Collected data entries
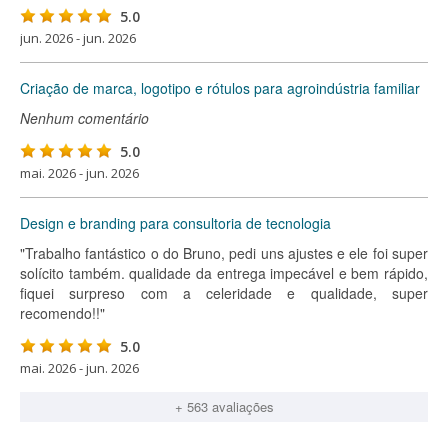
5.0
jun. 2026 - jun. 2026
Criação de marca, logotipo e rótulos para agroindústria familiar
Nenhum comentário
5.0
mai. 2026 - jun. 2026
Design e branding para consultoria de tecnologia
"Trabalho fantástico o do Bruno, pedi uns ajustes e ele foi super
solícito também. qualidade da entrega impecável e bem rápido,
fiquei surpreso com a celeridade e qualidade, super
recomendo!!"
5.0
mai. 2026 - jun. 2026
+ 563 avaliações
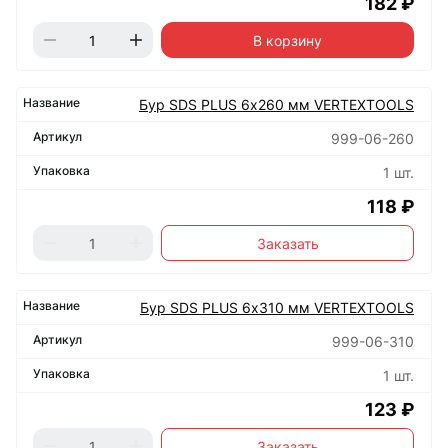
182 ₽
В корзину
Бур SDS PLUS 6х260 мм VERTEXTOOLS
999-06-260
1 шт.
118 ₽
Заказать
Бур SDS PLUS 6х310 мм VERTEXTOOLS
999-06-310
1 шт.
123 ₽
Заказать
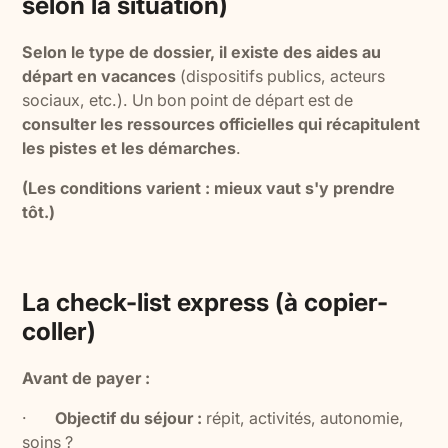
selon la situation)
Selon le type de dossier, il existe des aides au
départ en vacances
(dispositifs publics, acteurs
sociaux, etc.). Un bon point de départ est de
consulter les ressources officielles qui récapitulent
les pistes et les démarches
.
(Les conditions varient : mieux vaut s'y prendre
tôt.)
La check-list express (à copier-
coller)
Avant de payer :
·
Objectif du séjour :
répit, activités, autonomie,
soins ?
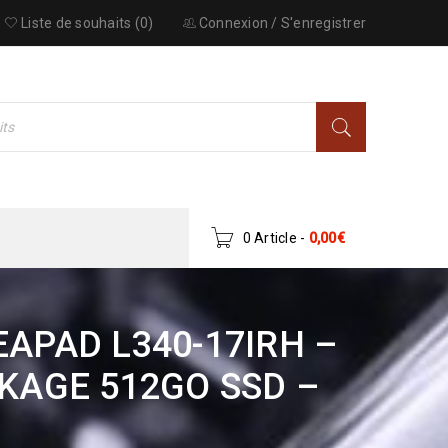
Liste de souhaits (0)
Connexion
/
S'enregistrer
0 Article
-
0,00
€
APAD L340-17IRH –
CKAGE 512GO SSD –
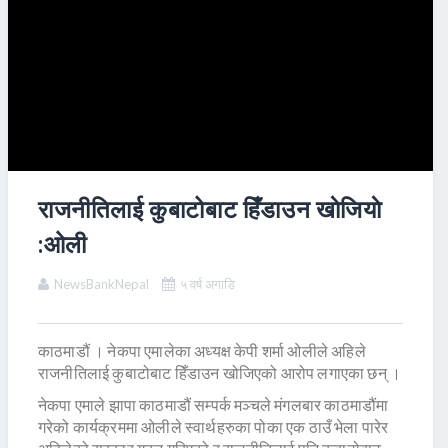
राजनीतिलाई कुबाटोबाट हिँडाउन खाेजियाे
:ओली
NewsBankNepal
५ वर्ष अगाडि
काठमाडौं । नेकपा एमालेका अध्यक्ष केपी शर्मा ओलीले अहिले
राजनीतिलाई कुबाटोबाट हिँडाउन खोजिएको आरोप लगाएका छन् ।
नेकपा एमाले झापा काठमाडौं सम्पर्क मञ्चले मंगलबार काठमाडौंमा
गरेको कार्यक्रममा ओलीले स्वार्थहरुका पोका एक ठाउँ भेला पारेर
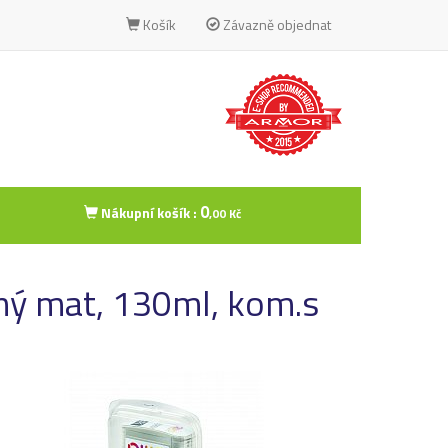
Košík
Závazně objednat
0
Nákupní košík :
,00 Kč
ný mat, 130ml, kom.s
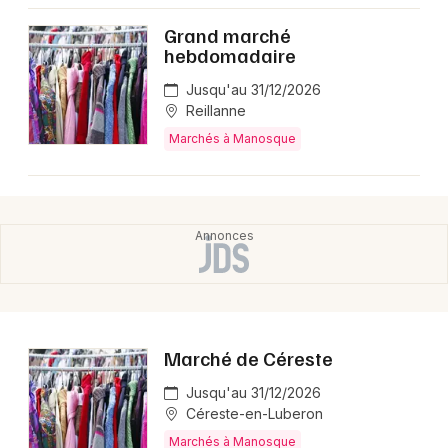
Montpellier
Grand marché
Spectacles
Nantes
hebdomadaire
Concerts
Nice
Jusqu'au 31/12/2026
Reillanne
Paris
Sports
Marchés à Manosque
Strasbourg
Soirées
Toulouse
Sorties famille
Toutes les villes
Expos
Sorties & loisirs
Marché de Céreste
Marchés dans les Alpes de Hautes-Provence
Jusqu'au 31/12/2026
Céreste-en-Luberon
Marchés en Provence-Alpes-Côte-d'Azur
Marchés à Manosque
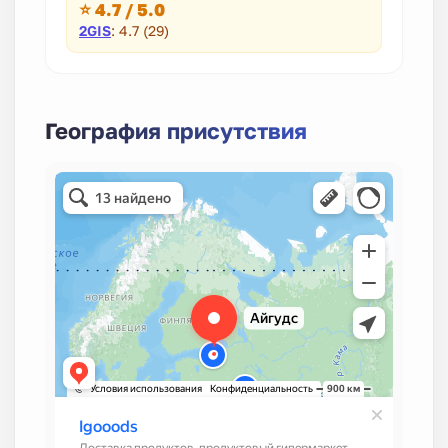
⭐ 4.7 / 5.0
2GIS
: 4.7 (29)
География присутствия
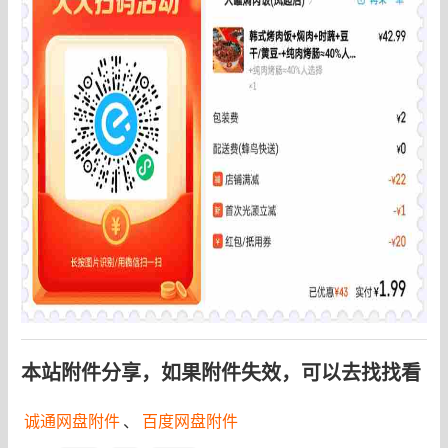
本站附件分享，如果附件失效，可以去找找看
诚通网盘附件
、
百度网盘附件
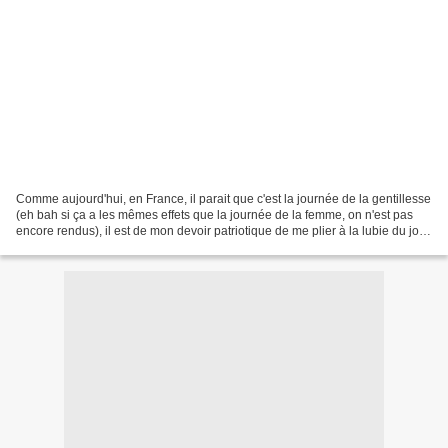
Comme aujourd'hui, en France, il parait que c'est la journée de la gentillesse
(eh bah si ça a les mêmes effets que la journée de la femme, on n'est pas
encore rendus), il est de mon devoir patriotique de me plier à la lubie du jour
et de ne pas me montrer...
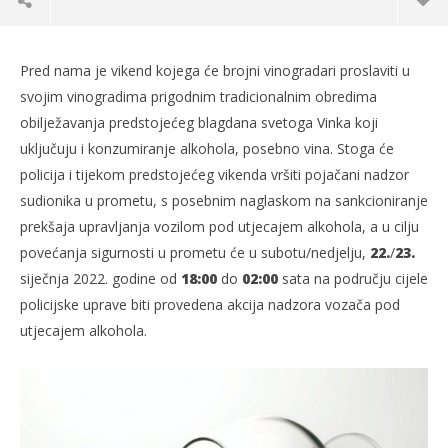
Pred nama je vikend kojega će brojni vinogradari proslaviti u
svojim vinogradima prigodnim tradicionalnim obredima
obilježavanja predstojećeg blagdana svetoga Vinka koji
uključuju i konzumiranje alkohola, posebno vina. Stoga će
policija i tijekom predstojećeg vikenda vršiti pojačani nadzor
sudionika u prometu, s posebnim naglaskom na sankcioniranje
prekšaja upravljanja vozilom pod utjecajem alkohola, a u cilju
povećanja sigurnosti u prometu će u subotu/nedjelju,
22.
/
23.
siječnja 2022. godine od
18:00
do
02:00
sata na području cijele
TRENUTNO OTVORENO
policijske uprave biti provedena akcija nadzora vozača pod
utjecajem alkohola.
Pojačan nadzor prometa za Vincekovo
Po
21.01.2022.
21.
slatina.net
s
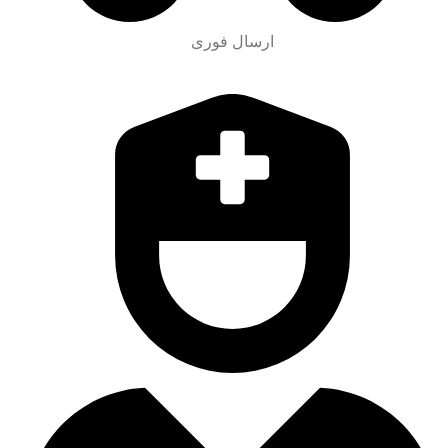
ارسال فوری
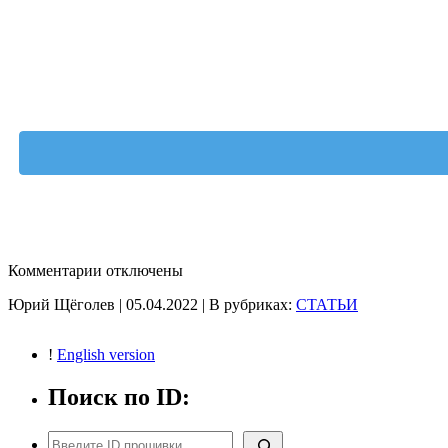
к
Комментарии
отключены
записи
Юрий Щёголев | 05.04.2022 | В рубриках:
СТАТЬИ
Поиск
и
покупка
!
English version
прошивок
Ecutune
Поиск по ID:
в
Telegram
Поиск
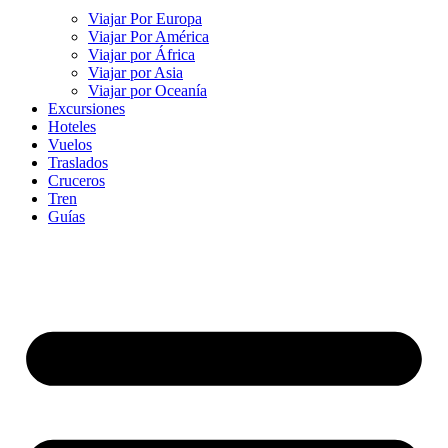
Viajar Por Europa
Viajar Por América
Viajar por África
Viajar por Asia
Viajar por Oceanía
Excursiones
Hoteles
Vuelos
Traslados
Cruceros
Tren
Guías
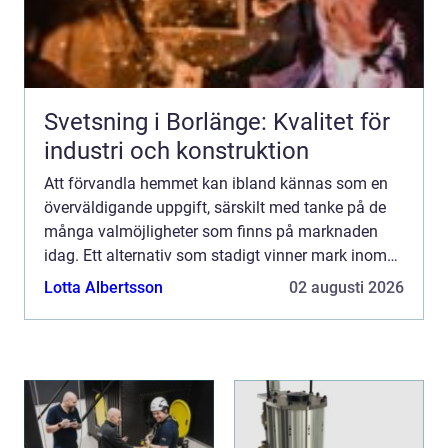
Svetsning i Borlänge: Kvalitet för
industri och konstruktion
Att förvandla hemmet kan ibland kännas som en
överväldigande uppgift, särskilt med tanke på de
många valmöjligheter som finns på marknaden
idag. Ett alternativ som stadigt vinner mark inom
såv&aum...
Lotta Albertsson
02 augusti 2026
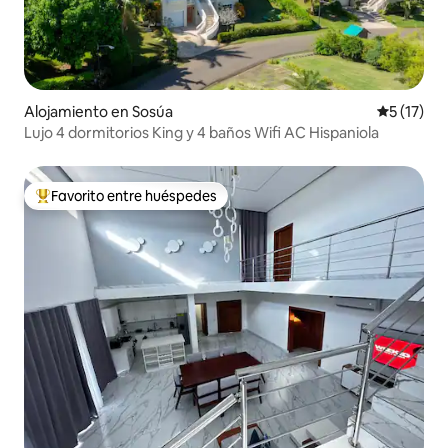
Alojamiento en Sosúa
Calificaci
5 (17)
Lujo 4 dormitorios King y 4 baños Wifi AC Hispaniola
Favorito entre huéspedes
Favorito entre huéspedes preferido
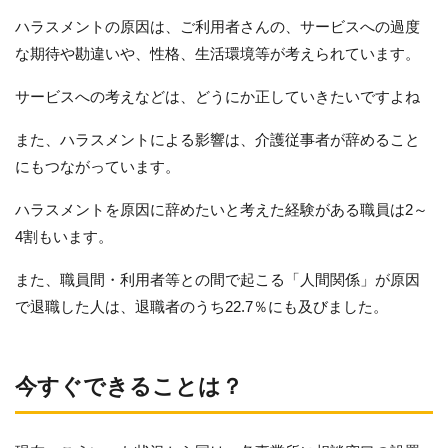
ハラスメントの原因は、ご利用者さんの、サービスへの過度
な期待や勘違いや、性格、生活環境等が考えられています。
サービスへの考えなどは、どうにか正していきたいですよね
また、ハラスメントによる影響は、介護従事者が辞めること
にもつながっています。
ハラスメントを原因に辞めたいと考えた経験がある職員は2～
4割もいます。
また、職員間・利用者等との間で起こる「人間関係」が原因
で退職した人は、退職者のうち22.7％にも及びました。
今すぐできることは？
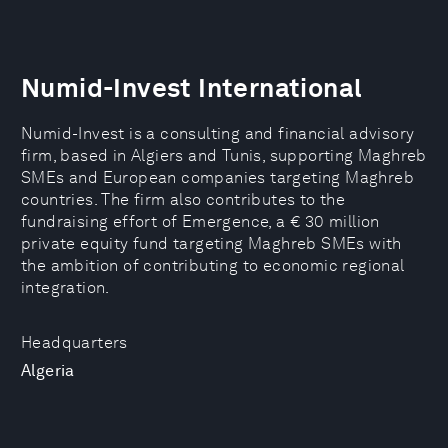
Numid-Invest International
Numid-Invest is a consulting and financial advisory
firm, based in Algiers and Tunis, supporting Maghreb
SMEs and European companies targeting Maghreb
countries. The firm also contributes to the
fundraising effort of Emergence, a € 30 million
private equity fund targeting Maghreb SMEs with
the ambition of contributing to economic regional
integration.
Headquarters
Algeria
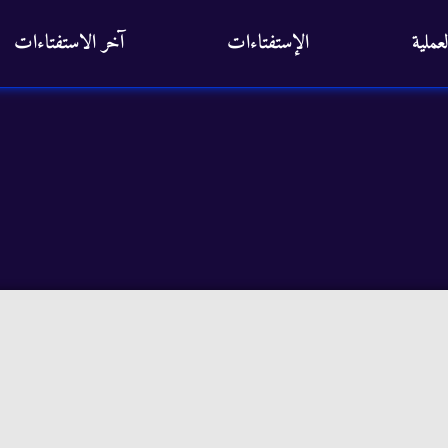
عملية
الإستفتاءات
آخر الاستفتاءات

# [What you are asked to do]
Restate each entry word for word. Omit every picture.

# [Written solution]
5.0
jun. 2026 - jun. 2026
Criação de marca, logotipo e rótulos para agroindústria familiar
Nenhum comentário
5.0
mai. 2026 - jun. 2026
Design e branding para consultoria de tecnologia
"Trabalho fantástico o do Bruno, pedi uns ajustes e ele foi super
solícito também. qualidade da entrega impecável e bem rápido,
fiquei surpreso com a celeridade e qualidade, super
recomendo!!"
5.0
mai. 2026 - jun. 2026
+ 563 avaliações
182 ₽
В корзину
Бур SDS PLUS 6х260 мм VERTEXTOOLS
999-06-260
1 шт.
118 ₽
Заказать
Бур SDS PLUS 6х310 мм VERTEXTOOLS
999-06-310
1 шт.
123 ₽
Заказать
selon la situation)
Selon le type de dossier, il existe des aides au
départ en vacances
(dispositifs publics, acteurs
sociaux, etc.). Un bon point de départ est de
consulter les ressources officielles qui récapitulent
les pistes et les démarches
.
(Les conditions varient : mieux vaut s'y prendre
tôt.)
La check-list express (à copier-
coller)
Avant de payer :
·
Objectif du séjour :
répit, activités, autonomie,
soins ?
Liste de souhaits (0)
Connexion
/
S'enregistrer
0 Article
-
0,00
€
APAD L340-17IRH –
CKAGE 512GO SSD –
राजनीतिलाई कुबाटोबाट हिँडाउन खाेजियाे
:ओली
NewsBankNepal
५ वर्ष अगाडि
काठमाडौं । नेकपा एमालेका अध्यक्ष केपी शर्मा ओलीले अहिले
राजनीतिलाई कुबाटोबाट हिँडाउन खोजिएको आरोप लगाएका छन् ।
नेकपा एमाले झापा काठमाडौं सम्पर्क मञ्चले मंगलबार काठमाडौंमा
गरेको कार्यक्रममा ओलीले स्वार्थहरुका पोका एक ठाउँ भेला पारेर
Košík
Závazně objednat
0
Nákupní košík :
,00 Kč
ný mat, 130ml, kom.s
Montpellier
Grand marché
Spectacles
Nantes
hebdomadaire
Concerts
Nice
Jusqu'au 31/12/2026
Reillanne
Paris
Sports
Marchés à Manosque
Strasbourg
Soirées
Toulouse
Sorties famille
Toutes les villes
Expos
Sorties & loisirs
Marché de Céreste
Marchés dans les Alpes de Hautes-Provence
Jusqu'au 31/12/2026
Céreste-en-Luberon
Marchés en Provence-Alpes-Côte-d'Azur
Marchés à Manosque
⭐ 4.7 / 5.0
2GIS
: 4.7 (29)
География присутствия
本站附件分享，如果附件失效，可以去找找看
诚通网盘附件
、
百度网盘附件
Comme aujourd'hui, en France, il parait que c'est la journée de la gentillesse
(eh bah si ça a les mêmes effets que la journée de la femme, on n'est pas
encore rendus), il est de mon devoir patriotique de me plier à la lubie du jour
et de ne pas me montrer...
Pred nama je vikend kojega će brojni vinogradari proslaviti u
svojim vinogradima prigodnim tradicionalnim obredima
obilježavanja predstojećeg blagdana svetoga Vinka koji
uključuju i konzumiranje alkohola, posebno vina. Stoga će
policija i tijekom predstojećeg vikenda vršiti pojačani nadzor
sudionika u prometu, s posebnim naglaskom na sankcioniranje
prekšaja upravljanja vozilom pod utjecajem alkohola, a u cilju
povećanja sigurnosti u prometu će u subotu/nedjelju,
22.
/
23.
siječnja 2022. godine od
18:00
do
02:00
sata na području cijele
TRENUTNO OTVORENO
policijske uprave biti provedena akcija nadzora vozača pod
utjecajem alkohola.
Pojačan nadzor prometa za Vincekovo
Po
21.01.2022.
21.
slatina.net
s
ارسال فوری
к
Комментарии
отключены
записи
Юрий Щёголев | 05.04.2022 | В рубриках:
СТАТЬИ
Поиск
и
покупка
!
English version
прошивок
Ecutune
Поиск по ID:
в
Telegram
Поиск
Viajar Por Europa
Viajar Por América
Viajar por África
Viajar por Asia
Viajar por Oceanía
Excursiones
Hoteles
Vuelos
Traslados
Cruceros
Tren
Guías
Svetsning i Borlänge: Kvalitet för
industri och konstruktion
Att förvandla hemmet kan ibland kännas som en
överväldigande uppgift, särskilt med tanke på de
många valmöjligheter som finns på marknaden
idag. Ett alternativ som stadigt vinner mark inom
såv&aum...
Lotta Albertsson
02 augusti 2026
Alojamiento en Sosúa
Calificaci
5 (17)
Lujo 4 dormitorios King y 4 baños Wifi AC Hispaniola
Favorito entre huéspedes
Favorito entre huéspedes preferido
ハラスメントの原因は、ご利用者さんの、サービスへの過度
な期待や勘違いや、性格、生活環境等が考えられています。
サービスへの考えなどは、どうにか正していきたいですよね
また、ハラスメントによる影響は、介護従事者が辞めること
にもつながっています。
ハラスメントを原因に辞めたいと考えた経験がある職員は2～
4割もいます。
また、職員間・利用者等との間で起こる「人間関係」が原因
で退職した人は、退職者のうち22.7％にも及びました。
今すぐできることは？
Numid-Invest International
Numid-Invest is a consulting and financial advisory
firm, based in Algiers and Tunis, supporting Maghreb
SMEs and European companies targeting Maghreb
countries. The firm also contributes to the
fundraising effort of Emergence, a € 30 million
private equity fund targeting Maghreb SMEs with
the ambition of contributing to economic regional
integration.
Headquarters
Algeria
عملية
الإستفتاءات
آخر الاستفتاءات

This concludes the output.